ASSIGNED TASK:
List all the lines in these records that hold "activator".

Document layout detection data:

--------------------------------------------------

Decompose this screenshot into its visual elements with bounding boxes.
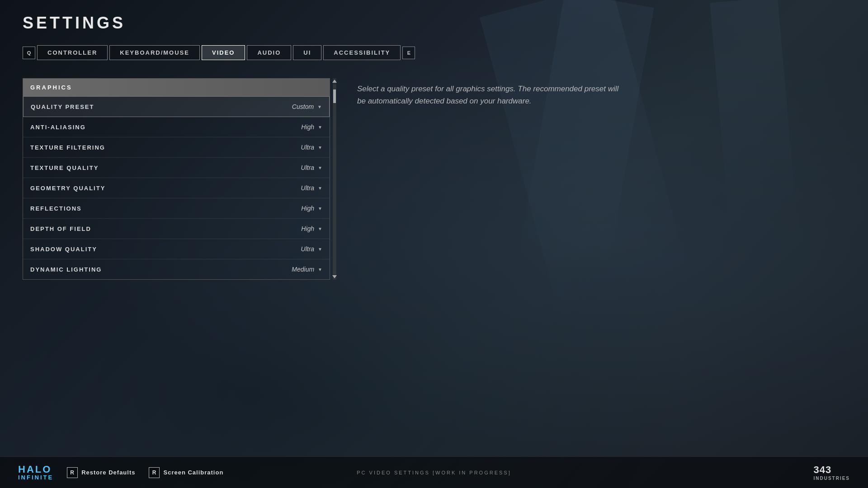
setting-label-texture-filtering: TEXTURE FILTERING [30, 144, 105, 151]
settings-scroll-container[interactable]: GRAPHICS QUALITY PRESET Custom ▼ ANTI-AL… [23, 78, 330, 280]
bottom-center-text: PC VIDEO SETTINGS [WORK IN PROGRESS] [357, 470, 511, 475]
screen-calibration-action[interactable]: R Screen Calibration [149, 467, 223, 478]
screen-calibration-label: Screen Calibration [163, 469, 223, 476]
setting-row-texture-filtering[interactable]: TEXTURE FILTERING Ultra ▼ [23, 137, 330, 158]
setting-row-quality-preset[interactable]: QUALITY PRESET Custom ▼ [23, 96, 330, 117]
tab-controller[interactable]: CONTROLLER [37, 45, 108, 60]
chevron-down-icon: ▼ [318, 145, 322, 150]
halo-logo-bottom: INFINITE [18, 474, 53, 480]
setting-label-depth-of-field: DEPTH OF FIELD [30, 225, 91, 232]
chevron-down-icon: ▼ [318, 206, 322, 211]
description-text: Select a quality preset for all graphics… [357, 83, 619, 107]
setting-label-geometry-quality: GEOMETRY QUALITY [30, 185, 105, 192]
section-header-graphics: GRAPHICS [23, 79, 330, 96]
setting-row-geometry-quality[interactable]: GEOMETRY QUALITY Ultra ▼ [23, 178, 330, 198]
setting-value-anti-aliasing[interactable]: High ▼ [301, 123, 322, 131]
setting-value-shadow-quality[interactable]: Ultra ▼ [301, 245, 322, 253]
tab-keyboard-mouse[interactable]: KEYBOARD/MOUSE [109, 45, 200, 60]
setting-value-geometry-quality[interactable]: Ultra ▼ [301, 184, 322, 192]
page-title: SETTINGS [23, 14, 845, 33]
setting-label-shadow-quality: SHADOW QUALITY [30, 246, 97, 253]
setting-value-quality-preset[interactable]: Custom ▼ [292, 103, 322, 110]
setting-value-texture-filtering[interactable]: Ultra ▼ [301, 144, 322, 151]
setting-label-texture-quality: TEXTURE QUALITY [30, 164, 99, 171]
setting-row-shadow-quality[interactable]: SHADOW QUALITY Ultra ▼ [23, 239, 330, 259]
key-q: Q [23, 47, 35, 59]
setting-row-reflections[interactable]: REFLECTIONS High ▼ [23, 198, 330, 219]
chevron-down-icon: ▼ [317, 104, 322, 109]
bottom-actions: R Restore Defaults R Screen Calibration [67, 467, 223, 478]
main-content: SETTINGS Q CONTROLLER KEYBOARD/MOUSE VID… [0, 0, 868, 293]
chevron-down-icon: ▼ [318, 165, 322, 170]
restore-defaults-action[interactable]: R Restore Defaults [67, 467, 135, 478]
chevron-down-icon: ▼ [318, 247, 322, 252]
setting-value-dynamic-lighting[interactable]: Medium ▼ [292, 266, 322, 273]
chevron-down-icon: ▼ [318, 186, 322, 191]
scroll-up-arrow[interactable] [332, 80, 337, 83]
main-area: GRAPHICS QUALITY PRESET Custom ▼ ANTI-AL… [23, 78, 845, 280]
restore-label: Restore Defaults [81, 469, 135, 476]
setting-row-anti-aliasing[interactable]: ANTI-ALIASING High ▼ [23, 117, 330, 137]
scroll-down-arrow[interactable] [332, 275, 337, 278]
setting-row-dynamic-lighting[interactable]: DYNAMIC LIGHTING Medium ▼ [23, 259, 330, 279]
settings-panel: GRAPHICS QUALITY PRESET Custom ▼ ANTI-AL… [23, 78, 330, 280]
setting-row-depth-of-field[interactable]: DEPTH OF FIELD High ▼ [23, 219, 330, 239]
setting-label-anti-aliasing: ANTI-ALIASING [30, 124, 86, 131]
chevron-down-icon: ▼ [318, 125, 322, 130]
tab-video[interactable]: VIDEO [202, 45, 245, 60]
studio-logo: 343 INDUSTRIES [813, 464, 850, 481]
tab-ui[interactable]: UI [293, 45, 321, 60]
setting-label-quality-preset: QUALITY PRESET [31, 103, 94, 110]
scroll-thumb[interactable] [333, 89, 336, 103]
tab-accessibility[interactable]: ACCESSIBILITY [323, 45, 401, 60]
setting-value-texture-quality[interactable]: Ultra ▼ [301, 164, 322, 171]
chevron-down-icon: ▼ [318, 267, 322, 272]
halo-logo: HALO INFINITE [18, 465, 53, 480]
screen-calibration-key: R [149, 467, 160, 478]
setting-value-depth-of-field[interactable]: High ▼ [301, 225, 322, 232]
key-e: E [402, 47, 415, 59]
setting-label-reflections: REFLECTIONS [30, 205, 82, 212]
description-panel: Select a quality preset for all graphics… [357, 78, 619, 107]
setting-label-dynamic-lighting: DYNAMIC LIGHTING [30, 266, 102, 273]
setting-row-texture-quality[interactable]: TEXTURE QUALITY Ultra ▼ [23, 158, 330, 178]
chevron-down-icon: ▼ [318, 226, 322, 231]
restore-key: R [67, 467, 78, 478]
scroll-track[interactable] [333, 85, 336, 274]
tab-audio[interactable]: AUDIO [247, 45, 291, 60]
scrollbar[interactable] [333, 78, 336, 280]
studio-name: 343 [813, 464, 850, 476]
studio-sub: INDUSTRIES [813, 476, 850, 481]
tab-navigation: Q CONTROLLER KEYBOARD/MOUSE VIDEO AUDIO … [23, 45, 845, 60]
bottom-bar: HALO INFINITE R Restore Defaults R Scree… [0, 456, 868, 488]
halo-logo-top: HALO [18, 465, 53, 474]
setting-value-reflections[interactable]: High ▼ [301, 205, 322, 212]
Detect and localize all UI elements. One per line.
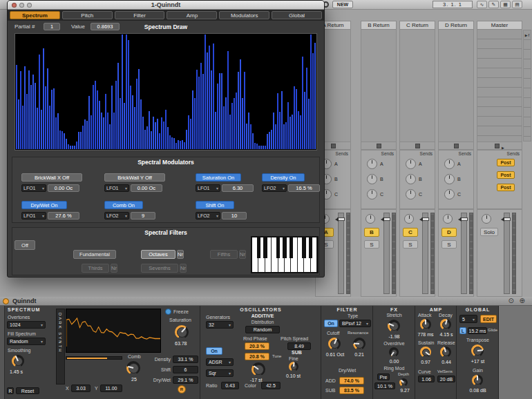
pitch-spread-value[interactable]: 8.49 [287, 342, 311, 350]
curve-value[interactable]: 1.06 [418, 376, 435, 382]
send-c-knob[interactable] [406, 189, 416, 200]
saturation-knob[interactable] [175, 325, 189, 339]
waveform-select[interactable]: Sqr [206, 369, 234, 377]
clip-slot-area[interactable] [399, 30, 435, 142]
scene-play-icon[interactable] [525, 33, 528, 37]
depth-knob[interactable] [399, 378, 408, 387]
color-value[interactable]: 42.5 [261, 382, 281, 389]
clip-stop-area[interactable] [438, 142, 474, 150]
send-a-knob[interactable] [444, 159, 455, 169]
sustain-knob[interactable] [420, 347, 431, 358]
piano-black-key[interactable] [302, 237, 306, 258]
solo-button[interactable]: S [403, 240, 418, 249]
tab-global[interactable]: Global [272, 11, 322, 19]
velsens-value[interactable]: 20 dB [437, 376, 455, 382]
lfo-select[interactable]: LFO2 [104, 212, 129, 220]
plugin-window[interactable]: 1-Quinndt Spectrum Pitch Filter Amp Modu… [7, 0, 325, 278]
piano-black-key[interactable] [283, 237, 287, 258]
clip-slot-area[interactable] [361, 30, 397, 142]
piano-keyboard[interactable] [251, 236, 319, 273]
fill-spectrum-select[interactable]: Random [7, 338, 46, 345]
piano-black-key[interactable] [289, 237, 294, 258]
mod-value[interactable]: 27.6 % [48, 212, 79, 220]
draw-mode-icon[interactable] [488, 1, 499, 8]
tab-filter[interactable]: Filter [115, 11, 165, 19]
send-c-knob[interactable] [367, 189, 377, 200]
rnd-phase-value[interactable]: 20.3 % [245, 342, 269, 350]
lfo-select[interactable]: LFO1 [21, 184, 46, 192]
tab-amp[interactable]: Amp [167, 11, 217, 19]
filter-octaves-button[interactable]: Octaves [141, 250, 175, 259]
stop-all-clips-button[interactable] [495, 144, 500, 148]
distribution-value[interactable]: Random [245, 326, 280, 333]
sub-value[interactable]: 83.5 % [339, 387, 364, 394]
generators-select[interactable]: 32 [206, 321, 234, 329]
clip-stop-button[interactable] [331, 144, 336, 148]
send-a-knob[interactable] [367, 159, 377, 169]
mod-value[interactable]: 9 [131, 212, 155, 220]
filter-sevenths-nr[interactable]: Nr [180, 264, 187, 273]
filter-fundamental-button[interactable]: Fundamental [73, 250, 116, 259]
post-toggle[interactable]: Post [497, 184, 515, 191]
track-header[interactable]: D Return [438, 21, 474, 30]
filter-octaves-nr[interactable]: Nr [177, 250, 184, 259]
fader-handle[interactable] [503, 217, 511, 221]
pan-knob[interactable] [443, 214, 453, 224]
device-view-empty-area[interactable] [499, 306, 532, 399]
reset-button[interactable]: Reset [16, 387, 39, 394]
mod-value[interactable]: 16.5 % [288, 184, 320, 192]
filter-on-button[interactable]: On [324, 320, 338, 327]
envelope-select[interactable]: ADSR [206, 358, 234, 366]
post-toggle[interactable]: Post [497, 171, 515, 179]
clip-stop-button[interactable] [415, 144, 420, 148]
osc-on-button[interactable]: On [206, 347, 222, 355]
filter-sevenths-button[interactable]: Sevenths [141, 264, 178, 273]
mod-toggle-drywet[interactable]: Dry/Wet On [21, 201, 67, 209]
mod-toggle-saturation[interactable]: Saturation On [196, 173, 241, 182]
mod-value[interactable]: 0.00 Oc [48, 184, 79, 192]
fader-handle[interactable] [421, 217, 429, 221]
post-toggle[interactable]: Post [497, 159, 515, 166]
mod-value[interactable]: 6.30 [222, 184, 254, 192]
track-activator-button[interactable]: C [403, 228, 418, 237]
track-header[interactable]: C Return [399, 21, 435, 30]
device-drag-handle[interactable] [0, 306, 5, 399]
stretch-knob[interactable] [388, 320, 400, 332]
pan-knob[interactable] [365, 214, 375, 224]
new-button[interactable]: NEW [332, 1, 353, 8]
filter-fifths-button[interactable]: Fifths [210, 250, 238, 259]
clip-stop-area[interactable] [361, 142, 397, 150]
freeze-indicator[interactable] [165, 309, 171, 315]
solo-button[interactable]: S [364, 240, 379, 249]
mod-toggle-comb[interactable]: Comb On [104, 201, 143, 209]
spectral-filters-off-button[interactable]: Off [15, 240, 35, 250]
device-view-toggle-icon[interactable] [520, 297, 525, 304]
clip-stop-button[interactable] [454, 144, 459, 148]
mod-toggle-shift[interactable]: Shift On [196, 201, 234, 209]
gain-knob[interactable] [472, 375, 483, 386]
filter-type-select[interactable]: BPsvf 12 [339, 320, 371, 327]
clip-view-toggle-icon[interactable] [509, 297, 514, 304]
automation-arm-icon[interactable] [477, 1, 487, 8]
pre-toggle[interactable]: Pre [377, 373, 390, 380]
lfo-select[interactable]: LFO2 [196, 212, 220, 220]
send-c-knob[interactable] [444, 189, 455, 200]
send-b-knob[interactable] [367, 174, 377, 184]
volume-fader[interactable] [383, 213, 390, 294]
pan-knob[interactable] [404, 214, 414, 224]
volume-fader[interactable] [461, 213, 467, 294]
track-header[interactable]: B Return [361, 21, 397, 30]
fader-handle[interactable] [337, 217, 345, 221]
tab-modulators[interactable]: Modulators [219, 11, 269, 19]
device-activator[interactable] [3, 298, 9, 304]
volume-fader[interactable] [422, 213, 428, 294]
release-knob[interactable] [440, 347, 451, 358]
filter-thirds-nr[interactable]: Nr [111, 264, 117, 273]
mod-value[interactable]: 0.00 Oc [131, 184, 162, 192]
density-value[interactable]: 33.1 % [173, 356, 198, 363]
send-b-knob[interactable] [444, 174, 455, 184]
volume-fader[interactable] [338, 213, 344, 294]
tune-knob[interactable] [251, 362, 265, 376]
overdrive-knob[interactable] [389, 347, 399, 357]
overtones-select[interactable]: 1024 [7, 321, 46, 329]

--------------------------------------------------

RESULT FOR THIS EXERCISE:
track-activator-button[interactable]: C [403, 228, 418, 237]
device-activator[interactable] [3, 298, 9, 304]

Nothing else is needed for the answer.